Another constraint stems from the fact that a domain object can be accessed through the same layer as the domain object managed by the entity manager, or by separating all other tiers of it. In addition, the object may be new or deleted. In general, the behavior of an object depends on its persistence state. For example, suppose you execute the following line of code in the Entity manager:
The item collection is populated with the item of a given product, and the value of the size variable is greater than 0. If you use a One-to-many association of the default lazy load (lazy) configuration and execute the same line of code in the presentation layer, the value of the size variable is 0. In other words, outside of the entity manager (it doesn't matter in the entity manager)
inactive (lazy)Objects and
activities (Eager)The object area is separated. The way to resolve this problem is to enforce project specifications and conventions.
In a domain object, you can apply the same inference to the business method. They should be ready to be invoked at any level, whether or not they are in the entity manager. This is the reason to limit the number of business methods in a domain object to the minimum number necessary.
Despite all of the above, domain objects still retain many POJO features. This means that you can test the business method with plain old Java test (POJT), pojt the term quoted
Expert one-on-one Java Development without EJBA book.
OR Mappings
An OR map is an important element of an application designed around JPA. It directly affects how the entity manager populates the domain objects. Therefore, the change mapping can be detected at the presentation layer. Changing a Get type or cascading type can have a very negative impact.

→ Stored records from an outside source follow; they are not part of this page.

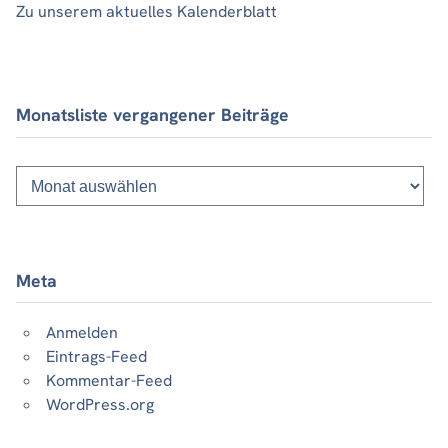
Zu unserem aktuelles Kalenderblatt
Monatsliste vergangener Beiträge
Monatsliste
vergangener
Beiträge
Meta
Anmelden
Eintrags-Feed
Kommentar-Feed
WordPress.org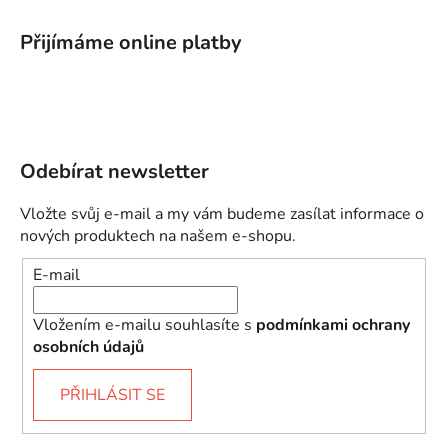
Přijímáme online platby
Odebírat newsletter
Vložte svůj e-mail a my vám budeme zasílat informace o
nových produktech na našem e-shopu.
E-mail
Vložením e-mailu souhlasíte s
podmínkami ochrany
osobních údajů
PŘIHLÁSIT SE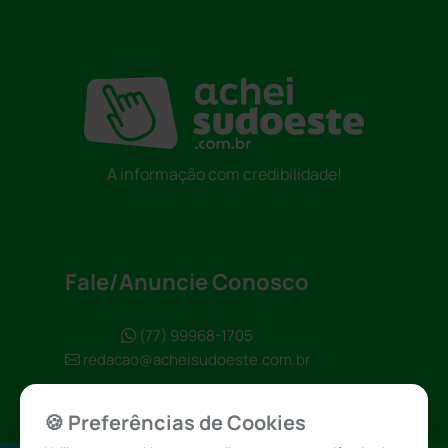
A informação com credibilidade!
Fale/Anuncie Conosco
(77) 99968-1705
redacao@acheisudoeste.com.br
🍪 Preferências de Cookies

As mentioned earlier, there are two ways to define mappings: metadata (annotations) and mapping files. Although we highly advocate the use of metadata, you should also be aware of the inconvenience it brings. Essentially, this approach involves two logical tiers of the application: domain model and mapping information. Because these two layers are dispersed, the two layers need to be tested separately using different techniques. The metadata method itself does not affect the testability of the layer. More precisely, the metadata approach makes these two layers seem to be just one layer, which may cause problems due to a number of factors.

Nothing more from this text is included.